Davydova: "Tatsächlicher Grund meiner Entlassung"
"Ich kenne keinen einzigen Menschen in Österreich, der glauben würde, dass meine Beratungstätigkeit für das Voices Berlin Festival, mit dem ich bis März 2025 keinen Vertrag gehabt habe und von dem ich (zuvor, Anm.) kein Gehalt bekommen habe, der tatsächliche Grund meiner Entlassung war", erklärt die Theaterverantwortliche dieses Berliner Festivals für "kosmopolitische Expats" nun auf die Interviewfrage nach den wahren Entlassungsgründen in Salzburg. Zum Verständnis dieser Gründe sei es dabei nötig, die Struktur des Festivals zu erklären, betont sie. Es gebe ein Opern- und ein Theaterprogramm, wobei der Intendant selbst das Opernprogramm verantworte und die Schauspielleitung in Wirklichkeit völlig vom Intendanten abhängig sei und de facto keine Entscheidungsgewalt habe.
Diese objektiven Schwierigkeiten würden zudem dadurch verschärft, dass Hinterhäuser den Theaterteil als Konkurrenz zu seinem Opernteil auffasse.
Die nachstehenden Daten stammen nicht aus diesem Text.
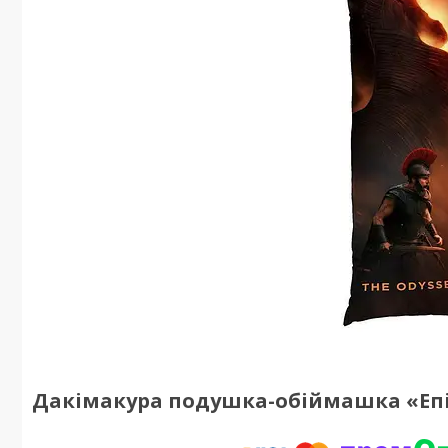
Дакімакура подушка-обіймашка «Епічна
Sie habe naiv geglaubt, dass sie nach Salzburg berufen worden war, um das Theaterprogramm wieder international bemerkbar zu machen und sie habe dafür auch maximale Anstrengungen unternommen. Krystian Lupas Fünf-Stunden-Stück in litauischer Sprache sei etwa für die Salzburger Festspiele völlig unüblich gewesen. Deshalb sei 2025 auch ausländisches Publikum gekommen, das schon lange nicht mehr wegen Theaterproduktionen nach Salzburg angereist sei. Das von Davydova geplante Schauspielprogramm für 2025 war wie geplant umgesetzt worden.
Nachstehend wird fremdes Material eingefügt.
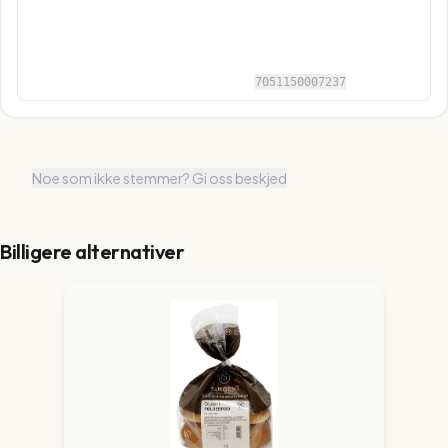
7051150007237
Noe som ikke stemmer? Gi oss beskjed
Billigere alternativer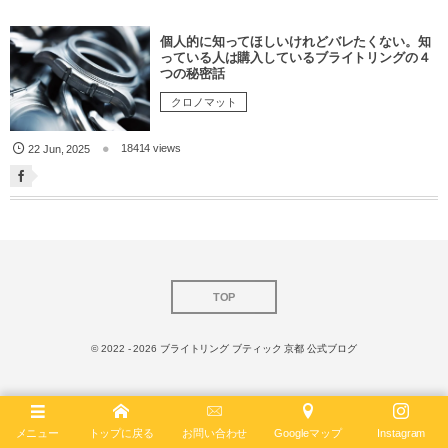
個人的に知ってほしいけれどバレたくない。知
っている人は購入しているブライトリングの４
つの秘密話
クロノマット
18414 views
22
Jun
,
2025
TOP
© 2022 - 2026
ブライトリング ブティック 京都 公式ブログ
メニュー
トップに戻る
お問い合わせ
Googleマップ
Instagram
Änderungen in Online-Artikel
Davydova meint in dem Interview, Hinterhäuser habe einen Schauspielchef gebraucht, der bescheiden in seinem Schatten gestanden wäre. "Bei mir hat das aber nicht gut funktioniert", erklärt sie. In einer ursprünglich veröffentlichten Variante des Interviews fanden sich detaillierte Charakterisierungen Hinterhäusers und seines Verhaltens, die jedoch bis Dienstagabend von der Webseite des Onlinemediums entfernt wurden. "Nach der Publikation dieses Interviews wurden einige Antworten auf Bitte von Marina Davydova redigiert", merkte Meduza.io dazu an.
Im Zuge der Affäre hatte das Kuratorium der Salzburger Festspiele im Dezember 2024 "zu der von externen Personen geäußerten Kritik am Führungsstil von Markus Hinterhäuser" festgehalten, "dass es eine professionelle Arbeit und einen wertschätzenden Umgang für selbstverständlich hält. Ganz grundsätzlich nimmt das Kuratorium jede Form von Kritik ernst. Ungeachtet dessen sind natürlich vor allem in künstlerischen Fragen Auffassungsunterschiede offen im Interesse der Qualität der Produktionen der Salzburger Festspiele anzusprechen", hieß es damals.
Schwere Vorwürfe gegen Hinterhäuser
Hinterhäuser sei ein feinsinniger und kluger Mensch mit Gespür für Kunst, betont Davydova nun in dem Interview. "Aber es zeigt sich, dass intellektuelle Brillanz vor psychischen Problemen nicht schützt." Im politischen Leben habe der Narzissmus des US-amerikanischen Präsidenten Donald Trump den Charakter der USA verändert. Festivals sollten aber diese politische Realität nicht nachahmen, sondern sich ihr entgegenstellen, erklärt sie.
Es sei auffällig, dass ein Jahr nach ihrem Ausscheiden die Position des Schauspielchef noch immer vakant sei, sagt Davydova in dem Interview. Nach der vorwöchigen Kuratoriumssitzung wurde verlautbart, die Schauspielleitung werde ausgeschrieben, die Entscheidung darüber werde der Intendant bis Februar 2026 treffen. Das Festspielprogramm für 2026 wird bereits am 4. Dezember 2025 präsentiert, wie am Mittwoch die Salzburger Festspiele bekanntgaben.